BEGIN

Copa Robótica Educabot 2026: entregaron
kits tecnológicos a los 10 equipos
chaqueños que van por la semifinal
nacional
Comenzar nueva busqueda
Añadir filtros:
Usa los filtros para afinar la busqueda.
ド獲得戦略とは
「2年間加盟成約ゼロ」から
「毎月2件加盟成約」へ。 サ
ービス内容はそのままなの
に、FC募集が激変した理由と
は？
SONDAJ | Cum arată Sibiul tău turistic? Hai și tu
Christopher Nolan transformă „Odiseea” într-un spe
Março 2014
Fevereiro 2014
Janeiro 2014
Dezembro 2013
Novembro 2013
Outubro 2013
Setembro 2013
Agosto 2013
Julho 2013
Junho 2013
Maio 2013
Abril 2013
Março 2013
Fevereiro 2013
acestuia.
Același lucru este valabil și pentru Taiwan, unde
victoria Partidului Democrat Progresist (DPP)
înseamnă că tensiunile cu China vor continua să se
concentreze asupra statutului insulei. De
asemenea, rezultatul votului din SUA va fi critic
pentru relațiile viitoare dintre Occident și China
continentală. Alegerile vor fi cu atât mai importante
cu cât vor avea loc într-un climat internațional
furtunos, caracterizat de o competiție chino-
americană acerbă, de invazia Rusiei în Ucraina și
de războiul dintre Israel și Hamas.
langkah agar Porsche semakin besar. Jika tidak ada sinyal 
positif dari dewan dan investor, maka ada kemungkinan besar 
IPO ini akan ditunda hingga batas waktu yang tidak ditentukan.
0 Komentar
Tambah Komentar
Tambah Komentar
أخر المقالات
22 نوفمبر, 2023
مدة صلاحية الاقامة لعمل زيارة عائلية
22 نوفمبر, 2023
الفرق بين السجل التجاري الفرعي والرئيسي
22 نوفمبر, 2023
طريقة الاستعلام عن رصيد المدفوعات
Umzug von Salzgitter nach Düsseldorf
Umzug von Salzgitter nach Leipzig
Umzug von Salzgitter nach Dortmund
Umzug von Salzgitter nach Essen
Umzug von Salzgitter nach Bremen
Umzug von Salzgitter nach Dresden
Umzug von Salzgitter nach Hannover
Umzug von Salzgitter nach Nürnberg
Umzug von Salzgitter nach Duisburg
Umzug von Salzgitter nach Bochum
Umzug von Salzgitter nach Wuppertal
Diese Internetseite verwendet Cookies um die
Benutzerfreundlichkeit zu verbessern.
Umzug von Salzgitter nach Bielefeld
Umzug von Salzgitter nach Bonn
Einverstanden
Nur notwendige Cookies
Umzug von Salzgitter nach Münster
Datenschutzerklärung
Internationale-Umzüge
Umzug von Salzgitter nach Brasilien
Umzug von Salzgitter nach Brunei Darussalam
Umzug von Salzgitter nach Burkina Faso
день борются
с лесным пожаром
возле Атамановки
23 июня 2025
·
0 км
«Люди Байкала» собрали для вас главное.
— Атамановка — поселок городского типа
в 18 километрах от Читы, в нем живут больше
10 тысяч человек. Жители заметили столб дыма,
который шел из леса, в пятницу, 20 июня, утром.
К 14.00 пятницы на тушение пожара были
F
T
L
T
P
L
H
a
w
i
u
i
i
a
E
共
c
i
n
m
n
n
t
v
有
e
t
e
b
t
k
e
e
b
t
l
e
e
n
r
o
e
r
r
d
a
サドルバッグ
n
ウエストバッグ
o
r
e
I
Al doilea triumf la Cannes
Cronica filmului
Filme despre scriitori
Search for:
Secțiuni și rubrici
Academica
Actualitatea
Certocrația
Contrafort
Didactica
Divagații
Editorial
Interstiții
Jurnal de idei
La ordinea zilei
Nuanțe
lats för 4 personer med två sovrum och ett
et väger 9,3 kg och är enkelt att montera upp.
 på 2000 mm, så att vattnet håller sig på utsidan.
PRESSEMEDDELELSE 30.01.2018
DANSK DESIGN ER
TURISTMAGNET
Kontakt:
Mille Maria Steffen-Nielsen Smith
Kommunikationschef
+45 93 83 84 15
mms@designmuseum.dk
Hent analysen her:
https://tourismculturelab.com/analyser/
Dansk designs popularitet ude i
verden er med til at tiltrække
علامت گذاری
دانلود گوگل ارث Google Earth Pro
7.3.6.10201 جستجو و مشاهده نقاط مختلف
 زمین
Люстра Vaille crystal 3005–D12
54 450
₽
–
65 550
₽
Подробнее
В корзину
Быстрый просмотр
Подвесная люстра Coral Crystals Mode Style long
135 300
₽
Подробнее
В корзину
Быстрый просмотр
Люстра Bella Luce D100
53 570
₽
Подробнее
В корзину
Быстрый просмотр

END

What you should do
Write the whole of the material out again, exactly.

Response to the exercise
Copa Robótica Educabot 2026: entregaron
kits tecnológicos a los 10 equipos
chaqueños que van por la semifinal
nacional
Comenzar nueva busqueda
Añadir filtros:
Usa los filtros para afinar la busqueda.
ド獲得戦略とは
「2年間加盟成約ゼロ」から
「毎月2件加盟成約」へ。 サ
ービス内容はそのままなの
に、FC募集が激変した理由と
は？
SONDAJ | Cum arată Sibiul tău turistic? Hai și tu
Christopher Nolan transformă „Odiseea” într-un spe
Março 2014
Fevereiro 2014
Janeiro 2014
Dezembro 2013
Novembro 2013
Outubro 2013
Setembro 2013
Agosto 2013
Julho 2013
Junho 2013
Maio 2013
Abril 2013
Março 2013
Fevereiro 2013
acestuia.
Același lucru este valabil și pentru Taiwan, unde
victoria Partidului Democrat Progresist (DPP)
înseamnă că tensiunile cu China vor continua să se
concentreze asupra statutului insulei. De
asemenea, rezultatul votului din SUA va fi critic
pentru relațiile viitoare dintre Occident și China
continentală. Alegerile vor fi cu atât mai importante
cu cât vor avea loc într-un climat internațional
furtunos, caracterizat de o competiție chino-
americană acerbă, de invazia Rusiei în Ucraina și
de războiul dintre Israel și Hamas.
langkah agar Porsche semakin besar. Jika tidak ada sinyal 
positif dari dewan dan investor, maka ada kemungkinan besar 
IPO ini akan ditunda hingga batas waktu yang tidak ditentukan.
0 Komentar
Tambah Komentar
Tambah Komentar
أخر المقالات
22 نوفمبر, 2023
مدة صلاحية الاقامة لعمل زيارة عائلية
22 نوفمبر, 2023
الفرق بين السجل التجاري الفرعي والرئيسي
22 نوفمبر, 2023
طريقة الاستعلام عن رصيد المدفوعات
Umzug von Salzgitter nach Düsseldorf
Umzug von Salzgitter nach Leipzig
Umzug von Salzgitter nach Dortmund
Umzug von Salzgitter nach Essen
Umzug von Salzgitter nach Bremen
Umzug von Salzgitter nach Dresden
Umzug von Salzgitter nach Hannover
Umzug von Salzgitter nach Nürnberg
Umzug von Salzgitter nach Duisburg
Umzug von Salzgitter nach Bochum
Umzug von Salzgitter nach Wuppertal
Diese Internetseite verwendet Cookies um die
Benutzerfreundlichkeit zu verbessern.
Umzug von Salzgitter nach Bielefeld
Umzug von Salzgitter nach Bonn
Einverstanden
Nur notwendige Cookies
Umzug von Salzgitter nach Münster
Datenschutzerklärung
Internationale-Umzüge
Umzug von Salzgitter nach Brasilien
Umzug von Salzgitter nach Brunei Darussalam
Umzug von Salzgitter nach Burkina Faso
день борются
с лесным пожаром
возле Атамановки
23 июня 2025
·
0 км
«Люди Байкала» собрали для вас главное.
— Атамановка — поселок городского типа
в 18 километрах от Читы, в нем живут больше
10 тысяч человек. Жители заметили столб дыма,
который шел из леса, в пятницу, 20 июня, утром.
К 14.00 пятницы на тушение пожара были
F
T
L
T
P
L
H
a
w
i
u
i
i
a
E
共
c
i
n
m
n
n
t
v
有
e
t
e
b
t
k
e
e
b
t
l
e
e
n
r
o
e
r
r
d
a
サドルバッグ
n
ウエストバッグ
o
r
e
I
Al doilea triumf la Cannes
Cronica filmului
Filme despre scriitori
Search for:
Secțiuni și rubrici
Academica
Actualitatea
Certocrația
Contrafort
Didactica
Divagații
Editorial
Interstiții
Jurnal de idei
La ordinea zilei
Nuanțe
lats för 4 personer med två sovrum och ett
et väger 9,3 kg och är enkelt att montera upp.
 på 2000 mm, så att vattnet håller sig på utsidan.
PRESSEMEDDELELSE 30.01.2018
DANSK DESIGN ER
TURISTMAGNET
Kontakt:
Mille Maria Steffen-Nielsen Smith
Kommunikationschef
+45 93 83 84 15
mms@designmuseum.dk
Hent analysen her:
https://tourismculturelab.com/analyser/
Dansk designs popularitet ude i
verden er med til at tiltrække
علامت گذاری
دانلود گوگل ارث Google Earth Pro
7.3.6.10201 جستجو و مشاهده نقاط مختلف
 زمین
Люстра Vaille crystal 3005–D12
54 450
₽
–
65 550
₽
Подробнее
В корзину
Быстрый просмотр
Подвесная люстра Coral Crystals Mode Style long
135 300
₽
Подробнее
В корзину
Быстрый просмотр
Люстра Bella Luce D100
53 570
₽
Подробнее
В корзину
Быстрый просмотр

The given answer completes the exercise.